Investment Policies. The Surviving Fund and the Fund have similar investment
policies. The Funds invest substantially all of their assets (at least 80%) in
municipal bonds that pay interest that is exempt from regular federal income
taxes. Both Funds purchase only quality municipal bonds that either are rated
investment grade (AAA/Aaa to BBB/Baa) by independent ratings agencies at the
time of purchase or are non-rated but judged to be investment grade by the
Adviser. Both Funds invest at least 80% of their net assets in investment-grade
quality municipal bonds. Bond ratings are furnished by Standard & Poor's
Corporation ("S&P"), Moody's Investor Services ("Moody's"), and Fitch Investors
Service, Inc. ("Fitch"). According to published guidelines, securities rated BBB
by S&P are regarded by S&P as having an adequate capacity to pay interest and
repay principal. Whereas such securities normally exhibit adequate protection
parameters, adverse economic conditions or changing circumstances are more
likely, in the opinion of S&P, to lead to a weakened capacity to pay interest
and repay principal for debt in this category than in higher rated categories.

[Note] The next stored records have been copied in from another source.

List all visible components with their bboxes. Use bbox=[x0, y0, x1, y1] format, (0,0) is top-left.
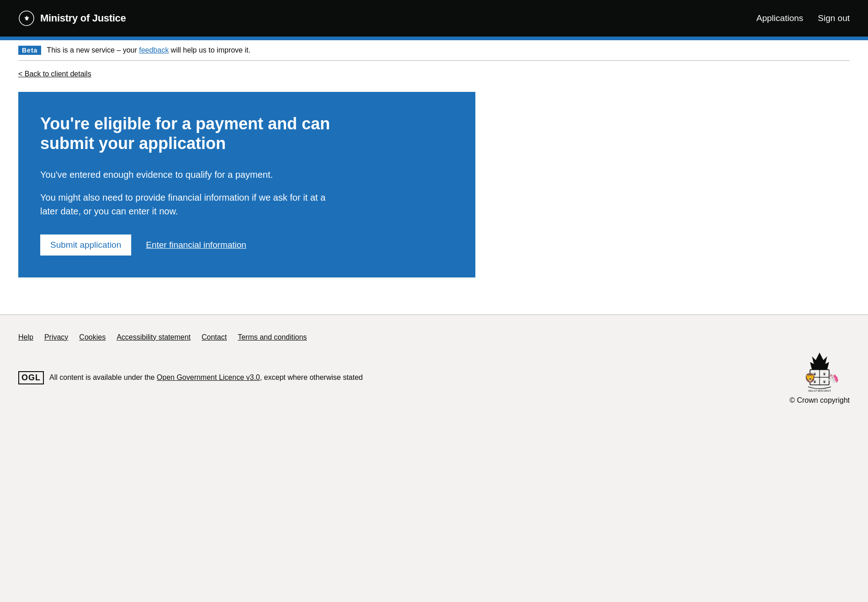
panel-para2: You might also need to provide financial… bbox=[40, 191, 342, 218]
sign-out-link[interactable]: Sign out bbox=[818, 13, 850, 23]
svg-text:🦄: 🦄 bbox=[828, 373, 839, 384]
ogl-licence-link[interactable]: Open Government Licence v3.0 bbox=[157, 373, 260, 381]
crown-copyright-text: © Crown copyright bbox=[789, 396, 850, 405]
enter-financial-information-link[interactable]: Enter financial information bbox=[146, 240, 246, 250]
crown-crest-icon: ♛ ♛ ♛ ♛ 🦁 🦄 DIEU ET MON DROIT bbox=[797, 351, 842, 396]
moj-crest-icon: ⚜ bbox=[18, 10, 35, 27]
footer-bottom: OGL All content is available under the O… bbox=[18, 351, 850, 405]
applications-link[interactable]: Applications bbox=[756, 13, 803, 23]
header-logo-text: Ministry of Justice bbox=[40, 12, 126, 24]
footer-terms-link[interactable]: Terms and conditions bbox=[238, 333, 307, 341]
beta-banner-prefix: This is a new service – your bbox=[47, 46, 139, 54]
panel-actions: Submit application Enter financial infor… bbox=[40, 234, 453, 256]
main-wrapper: Beta This is a new service – your feedba… bbox=[0, 40, 868, 314]
blue-bar bbox=[0, 37, 868, 40]
footer-ogl-text: All content is available under the Open … bbox=[49, 373, 363, 382]
footer-accessibility-link[interactable]: Accessibility statement bbox=[117, 333, 191, 341]
svg-text:⚜: ⚜ bbox=[24, 15, 30, 22]
svg-text:🦁: 🦁 bbox=[804, 373, 816, 384]
svg-text:DIEU ET MON DROIT: DIEU ET MON DROIT bbox=[808, 389, 831, 392]
beta-banner-suffix: will help us to improve it. bbox=[169, 46, 250, 54]
footer-ogl: OGL All content is available under the O… bbox=[18, 371, 363, 384]
footer-cookies-link[interactable]: Cookies bbox=[79, 333, 106, 341]
panel-heading: You're eligible for a payment and can su… bbox=[40, 114, 360, 153]
footer-contact-link[interactable]: Contact bbox=[202, 333, 227, 341]
beta-banner-text: This is a new service – your feedback wi… bbox=[47, 46, 250, 54]
submit-application-button[interactable]: Submit application bbox=[40, 234, 131, 256]
footer-help-link[interactable]: Help bbox=[18, 333, 33, 341]
back-to-client-link[interactable]: Back to client details bbox=[18, 70, 91, 78]
panel-para1: You've entered enough evidence to qualif… bbox=[40, 168, 342, 181]
beta-tag: Beta bbox=[18, 46, 41, 55]
footer-links: Help Privacy Cookies Accessibility state… bbox=[18, 333, 850, 341]
crown-copyright-section: ♛ ♛ ♛ ♛ 🦁 🦄 DIEU ET MON DROIT © Crown co… bbox=[789, 351, 850, 405]
svg-text:♛: ♛ bbox=[823, 372, 826, 376]
site-header: ⚜ Ministry of Justice Applications Sign … bbox=[0, 0, 868, 37]
eligible-panel: You're eligible for a payment and can su… bbox=[18, 92, 475, 277]
feedback-link[interactable]: feedback bbox=[139, 46, 169, 54]
beta-banner: Beta This is a new service – your feedba… bbox=[18, 40, 850, 61]
footer-privacy-link[interactable]: Privacy bbox=[44, 333, 68, 341]
svg-text:♛: ♛ bbox=[823, 379, 826, 384]
header-logo[interactable]: ⚜ Ministry of Justice bbox=[18, 10, 126, 27]
back-link-container: Back to client details bbox=[18, 70, 850, 78]
ogl-logo: OGL bbox=[18, 371, 44, 384]
site-footer: Help Privacy Cookies Accessibility state… bbox=[0, 314, 868, 423]
svg-marker-2 bbox=[810, 352, 829, 370]
header-nav: Applications Sign out bbox=[756, 13, 850, 23]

According to published guidelines, securities rated Baa by Moody's are
considered by Moody's as medium grade obligations. Such securities are, in the
opinion of Moody's, neither highly protected nor poorly secured. Interest
payments and principal security appear to Moody's to be adequate for the present
but certain protective elements may be lacking or may be characteristically
unreliable over any great length of time. In the opinion of Moody's they lack
outstanding investment characteristics and in fact have speculative
characteristics as well.
Both Funds maintain price volatility (as measured by weighted average portfolio
duration) characteristic of intermediate-term bond funds, but each seeks to do
so in a different way. The Fund does so by limiting the weighted average
maturity of its investment portfolio under normal market conditions to between 5
and 10 years. The Surviving Fund does not limit the weighted average maturity of
its investment portfolio, but instead limits the weighted average duration of
its investment portfolio under normal market conditions to between 4.5 and 7
years in order to be classified as an intermediate fund. In evaluating the
Reorganization, each Fund shareholder should consider the differences between
these two approaches. For a description of the risks involved in investing in
each Fund, please see the section below entitled "Differences in Risks."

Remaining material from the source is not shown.